Knowledge@Wharton: One of the interesting ideas in the study is that there is this free-floating anger from something else that gets transferred to another situation. Is that right?
Maurice Schweitzer: Yeah, that’s a really important point. What we study is what’s called incidental anger — anger that’s triggered by some unrelated event. You might have had an argument with your spouse and then have a meeting at work. Or you might have had a disagreement with one partner and end up meeting with a different partner. If the situation is completely unrelated, that anger should not influence our behavior. But we find that it actually does. This anger bleeds into this unrelated situation. We become more likely to engage in deception just because we were angry before, and that anger still influences and guides our behavior.

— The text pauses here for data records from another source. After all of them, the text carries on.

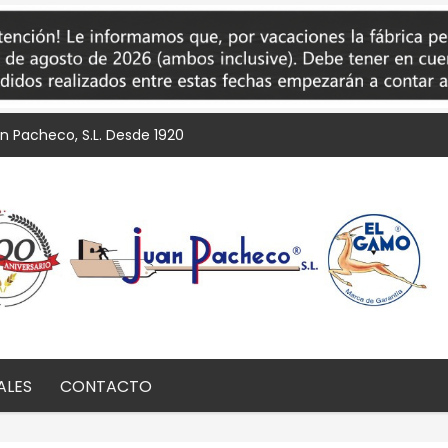
an Pacheco, S.L. Desde 1920
ALES
CONTACTO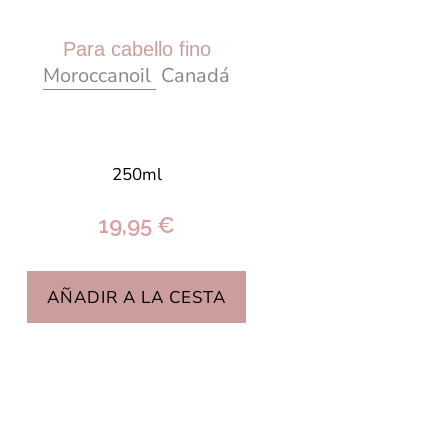
Para cabello fino
Moroccanoil
Canadá
250ml
19,95 €
AÑADIR A LA CESTA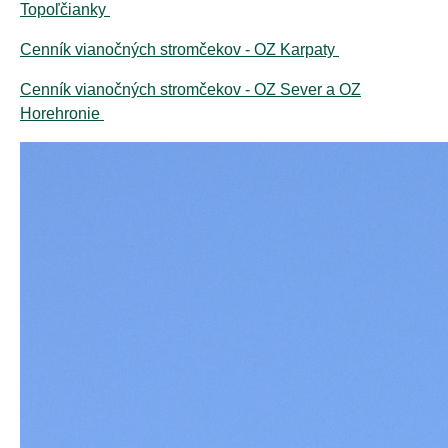
Topoľčianky
Cenník vianočných stromčekov - OZ Karpaty
Cenník vianočných stromčekov - OZ Sever a OZ
Horehronie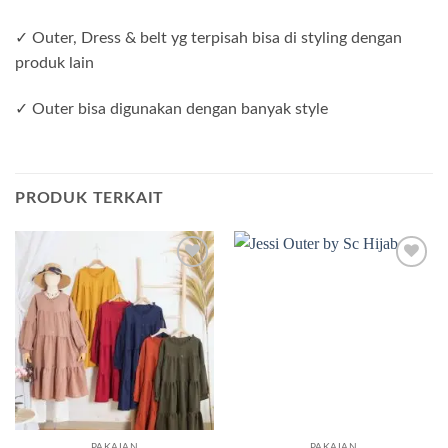
✓ Outer, Dress & belt yg terpisah bisa di styling dengan
produk lain
✓ Outer bisa digunakan dengan banyak style
PRODUK TERKAIT
Add to
Add to
wishlist
wishlist
PAKAIAN
PAKAIAN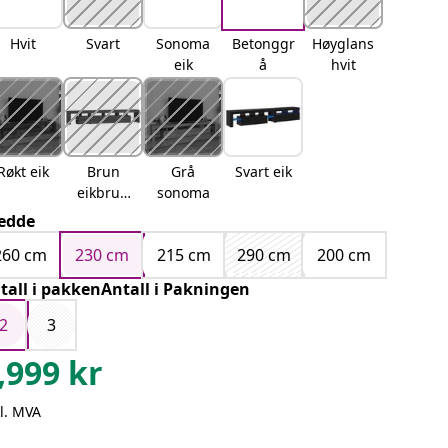
Hvit
Svart
Sonoma
Betonggr
Høyglans
eik
å
hvit
Røkt eik
Brun
Grå
Svart eik
eikbrun
sonoma
eik
edde
260 cm
230 cm
215 cm
290 cm
200 cm
tall i pakkenAntall i Pakningen
2
3
,999
kr
l. MVA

“People who feel angry are more likely to lie to others.”–Jeremy Yip
Knowledge@Wharton: Why does it lead to deception and not just hostility?
Schweitzer: What we found is that the anger, as Jeremy was explaining, disinhibits us. We become less empathetic, so we care less about other people in general. We’re now more free or liberated to pursue our self-interests. Across our studies, we find that when people feel anger, they’re really less concerned about other people. They’re not interested in retaliation or randomly harming other people. It’s really just a diminished concern for others, and the pursuit of self-interest now just gets carried away. It’s no longer checked by our empathy for others. That’s how we usually operate. When we’re feeling angry, we just care less about others. And what we find is that now the deception becomes much more likely to occur.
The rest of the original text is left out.